Why preterm babies need extra care

  • Breathing — lungs may be immature (respiratory distress syndrome).
  • Temperature — harder to keep warm.
  • Feeding — suck/swallow coordination may not be ready before ~34 weeks.
  • Infection — immune system less developed.
  • Bleeding in the brain, gut, and eye (retinopathy of prematurity).
  • Jaundice — more common and sometimes severe.
  • Long-term risks — developmental delay, hearing/vision issues — more likely with very early birth, but many preterm children develop normally.

Care in India

  • Neonatal Intensive Care Units (NICUs) in medical colleges, district hospitals and many private hospitals.
  • Sick Newborn Care Units (SNCUs) — the public system's NICUs at district level; have substantially reduced newborn mortality.
  • Kangaroo Mother Care (KMC) — continuous skin-to-skin contact with the mother, exclusive breastfeeding, early discharge. One of the most effective low-cost interventions for stable preterm babies; practised in most Indian hospitals.
  • Early, exclusive breast milk feeding — hugely protective; donor milk from milk banks where mother's milk is delayed.
  • Vaccination — follows chronological age (actual date of birth), not corrected age.
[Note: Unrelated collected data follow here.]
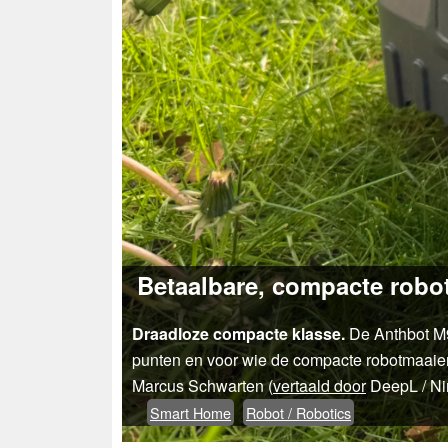
Betaalbare, compacte robot
Draadloze compacte klasse.
De Anthbot M9 
punten en voor wie de compacte robotmaaier 
Marcus Schwarten (
vertaald door
DeepL / N
Smart Home
Robot / Robotics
At home — red flags — go to hospital

  • Poor feeding, lethargy.
  • Fast/difficult breathing, grunting, chest in-drawing.
  • Bluish lips.
  • Fever or cold baby.
  • Yellow skin deepening or lasting past 2 weeks.
  • Abdominal distension, blood in stool, persistent vomiting.

Follow-up — essential for preterm babies

  • ROP screening — eye examination for retinopathy of prematurity, starting around 4 weeks of life in very preterm babies. Critical — untreated ROP causes blindness; treatable if caught in time.
  • Hearing screen.
  • Growth, development, neurology follow-up for at least 2 years corrected age.
  • Early intervention services (physiotherapy, speech therapy, occupational therapy) — at District Early Intervention Centres (DEICs) or specialist centres — change outcomes.

Supporting families

Preterm birth is a stressful, long-duration journey. Mothers in particular are at higher risk of postnatal anxiety and depression. Support groups, peer connections (including through NICU family networks in Indian cities), and early mental-health care all help. You are not alone — many families have walked this path.